## [WHAT YOU SHOULD DO]
Restate the data exactly as given and keep the pictures out.

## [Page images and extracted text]
===============

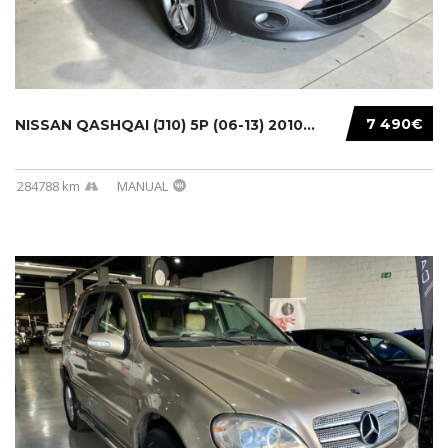
7 490€
NISSAN QASHQAI (J10) 5P (06-13) 2010...
284788 km
MANUAL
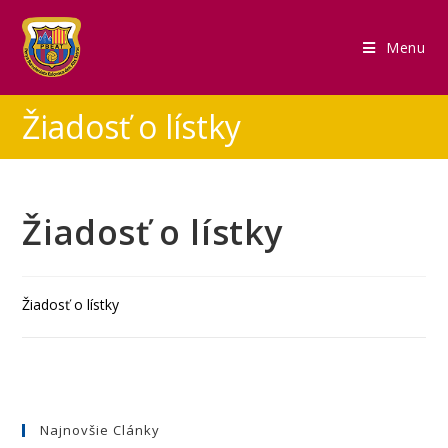
Menu
Žiadosť o lístky
Žiadosť o lístky
Žiadosť o lístky
Najnovšie Clánky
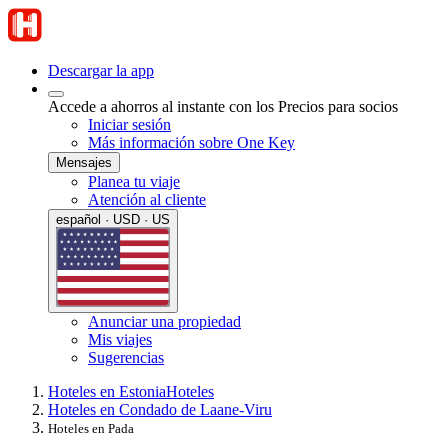
Descargar la app
Accede a ahorros al instante con los Precios para socios
Iniciar sesión
Más información sobre One Key
Mensajes
Planea tu viaje
Atención al cliente
español · USD · US
Anunciar una propiedad
Mis viajes
Sugerencias
Hoteles en Estonia
Hoteles
Hoteles en Condado de Laane-Viru
Hoteles en Pada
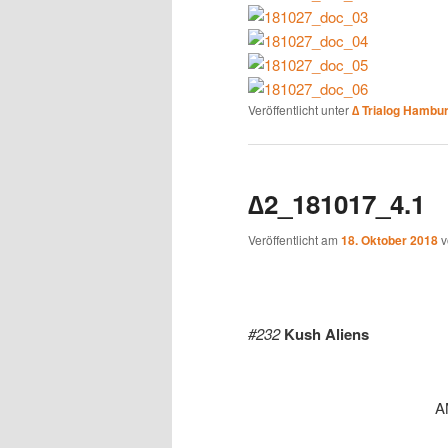
Veröffentlicht unter
∆ Trialog Hambu
∆2_181017_4.1
Veröffentlicht am
18. Oktober 2018
#232
Kush Aliens
A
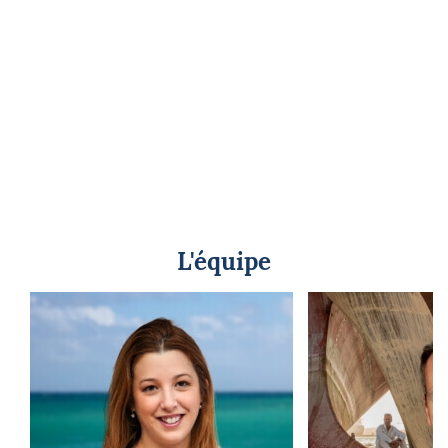
L'équipe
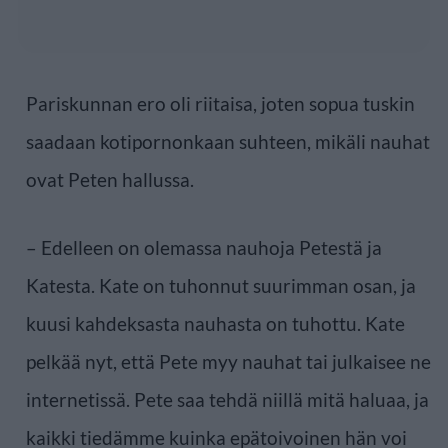
Pariskunnan ero oli riitaisa, joten sopua tuskin
saadaan kotipornonkaan suhteen, mikäli nauhat
ovat Peten hallussa.
– Edelleen on olemassa nauhoja Petestä ja
Katesta. Kate on tuhonnut suurimman osan, ja
kuusi kahdeksasta nauhasta on tuhottu. Kate
pelkää nyt, että Pete myy nauhat tai julkaisee ne
internetissä. Pete saa tehdä niillä mitä haluaa, ja
kaikki tiedämme kuinka epätoivoinen hän voi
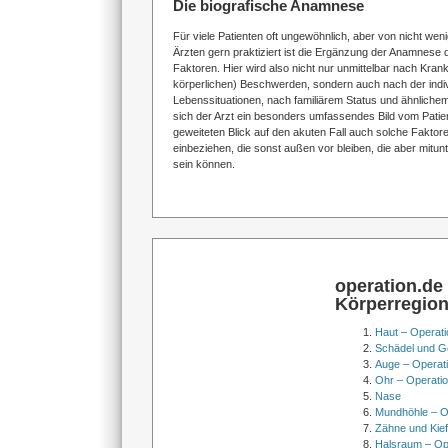
Die biografische Anamnese
Für viele Patienten oft ungewöhnlich, aber von nicht wen
Ärzten gern praktiziert ist die Ergänzung der Anamnese 
Faktoren. Hier wird also nicht nur unmittelbar nach Kran
körperlichen) Beschwerden, sondern auch nach der indiv
Lebenssituationen, nach familiärem Status und ähnlichem 
sich der Arzt ein besonders umfassendes Bild vom Pati
geweiteten Blick auf den akuten Fall auch solche Faktor
einbeziehen, die sonst außen vor bleiben, die aber mitun
sein können.
operation.de
Körperregio
Haut – Operati
Schädel und Ge
Auge – Operat
Ohr – Operati
Nase
Mundhöhle – O
Zähne und Kief
Halsraum – Op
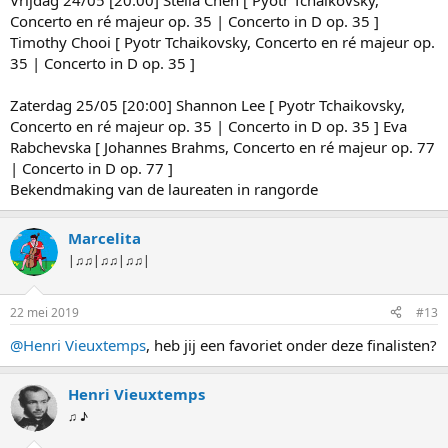
Vrijdag 24/05 [20:00] Stella Chen [ Pyotr Tchaikovsky,
Concerto en ré majeur op. 35 | Concerto in D op. 35 ]
Timothy Chooi [ Pyotr Tchaikovsky, Concerto en ré majeur op.
35 | Concerto in D op. 35 ]
Zaterdag 25/05 [20:00] Shannon Lee [ Pyotr Tchaikovsky,
Concerto en ré majeur op. 35 | Concerto in D op. 35 ] Eva
Rabchevska [ Johannes Brahms, Concerto en ré majeur op. 77
| Concerto in D op. 77 ]
Bekendmaking van de laureaten in rangorde
Marcelita
|♫♫|♫♫|♫♫|
22 mei 2019
#13
@Henri Vieuxtemps
, heb jij een favoriet onder deze finalisten?
Henri Vieuxtemps
♫ ♪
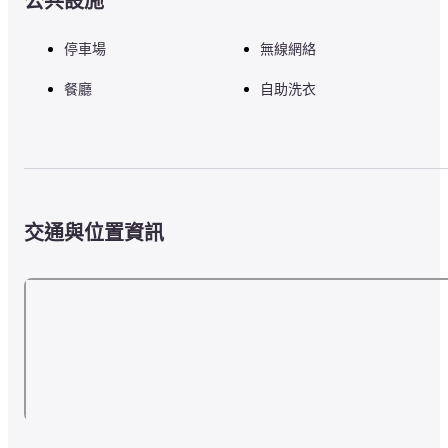
公共設施
停車場
無線網絡
餐廳
自助洗衣
交通與位置資訊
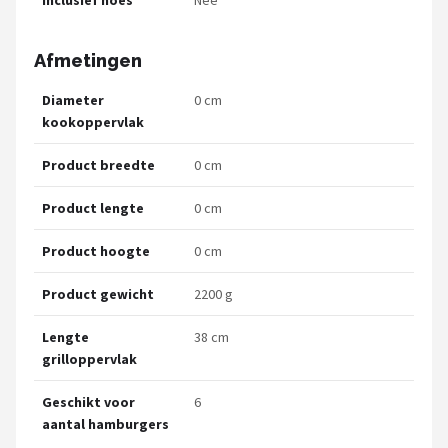
Afmetingen
Diameter
0 cm
kookoppervlak
Product breedte
0 cm
Product lengte
0 cm
Product hoogte
0 cm
Product gewicht
2200 g
Lengte
38 cm
grilloppervlak
Geschikt voor
6
aantal hamburgers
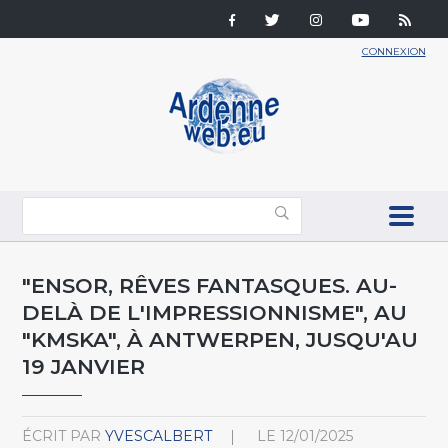
CONNEXION
"ENSOR, RÊVES FANTASQUES. AU-
DELÀ DE L'IMPRESSIONNISME", AU
"KMSKA", À ANTWERPEN, JUSQU'AU
19 JANVIER
ÉCRIT PAR
YVESCALBERT
LE
12/01/2025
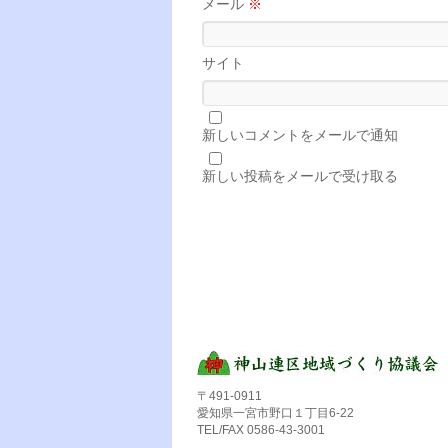
メール
※
サイト
新しいコメントをメールで通知
新しい投稿をメールで受け取る
〒491-0911
愛知県一宮市野口１丁目6-22
TEL/FAX 0586-43-3001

===============

## [YOUR RESPONSE]
7 490€
NISSAN QASHQAI (J10) 5P (06-13) 2010...
284788 km
MANUAL
Menu
Žiadosť o lístky
Žiadosť o lístky
Žiadosť o lístky
Najnovšie Clánky
Descargar la app
Accede a ahorros al instante con los Precios para socios
Iniciar sesión
Más información sobre One Key
Mensajes
Planea tu viaje
Atención al cliente
español · USD · US
Anunciar una propiedad
Mis viajes
Sugerencias
Hoteles en Estonia
Hoteles
Hoteles en Condado de Laane-Viru
Hoteles en Pada
Veröffentlicht unter
∆ Trialog Hambu
∆2_181017_4.1
Veröffentlicht am
18. Oktober 2018
#232
Kush Aliens
A
L'équipe
Pariskunnan ero oli riitaisa, joten sopua tuskin
saadaan kotipornonkaan suhteen, mikäli nauhat
ovat Peten hallussa.
– Edelleen on olemassa nauhoja Petestä ja
Katesta. Kate on tuhonnut suurimman osan, ja
kuusi kahdeksasta nauhasta on tuhottu. Kate
pelkää nyt, että Pete myy nauhat tai julkaisee ne
internetissä. Pete saa tehdä niillä mitä haluaa, ja
kaikki tiedämme kuinka epätoivoinen hän voi
Die biografische Anamnese
Für viele Patienten oft ungewöhnlich, aber von nicht wen
Ärzten gern praktiziert ist die Ergänzung der Anamnese 
Faktoren. Hier wird also nicht nur unmittelbar nach Kran
körperlichen) Beschwerden, sondern auch nach der indiv
Lebenssituationen, nach familiärem Status und ähnlichem 
sich der Arzt ein besonders umfassendes Bild vom Pati
geweiteten Blick auf den akuten Fall auch solche Faktor
einbeziehen, die sonst außen vor bleiben, die aber mitun
sein können.
operation.de
Körperregio
Haut – Operati
Schädel und Ge
Auge – Operat
Ohr – Operati
Nase
Mundhöhle – O
Zähne und Kief
Halsraum – Op
Vrijdag 24/05 [20:00] Stella Chen [ Pyotr Tchaikovsky,
Concerto en ré majeur op. 35 | Concerto in D op. 35 ]
Timothy Chooi [ Pyotr Tchaikovsky, Concerto en ré majeur op.
35 | Concerto in D op. 35 ]
Zaterdag 25/05 [20:00] Shannon Lee [ Pyotr Tchaikovsky,
Concerto en ré majeur op. 35 | Concerto in D op. 35 ] Eva
Rabchevska [ Johannes Brahms, Concerto en ré majeur op. 77
| Concerto in D op. 77 ]
Bekendmaking van de laureaten in rangorde
Marcelita
|♫♫|♫♫|♫♫|
22 mei 2019
#13
@Henri Vieuxtemps
, heb jij een favoriet onder deze finalisten?
Henri Vieuxtemps
♫ ♪
公共設施
停車場
無線網絡
餐廳
自助洗衣
交通與位置資訊
Afmetingen
Diameter
0 cm
kookoppervlak
Product breedte
0 cm
Product lengte
0 cm
Product hoogte
0 cm
Product gewicht
2200 g
Lengte
38 cm
grilloppervlak
Geschikt voor
6
aantal hamburgers
CONNEXION
"ENSOR, RÊVES FANTASQUES. AU-
DELÀ DE L'IMPRESSIONNISME", AU
"KMSKA", À ANTWERPEN, JUSQU'AU
19 JANVIER
ÉCRIT PAR
YVESCALBERT
LE
12/01/2025
メール
※
サイト
新しいコメントをメールで通知
新しい投稿をメールで受け取る
〒491-0911
愛知県一宮市野口１丁目6-22
TEL/FAX 0586-43-3001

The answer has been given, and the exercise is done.